- **What you need to do**
State only how many lines below include the string "Toss".

- **Data records**
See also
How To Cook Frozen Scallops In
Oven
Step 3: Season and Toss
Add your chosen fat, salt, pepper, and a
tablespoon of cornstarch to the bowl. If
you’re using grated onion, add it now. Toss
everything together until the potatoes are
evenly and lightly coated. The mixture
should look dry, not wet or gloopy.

- **Response for this exercise**
2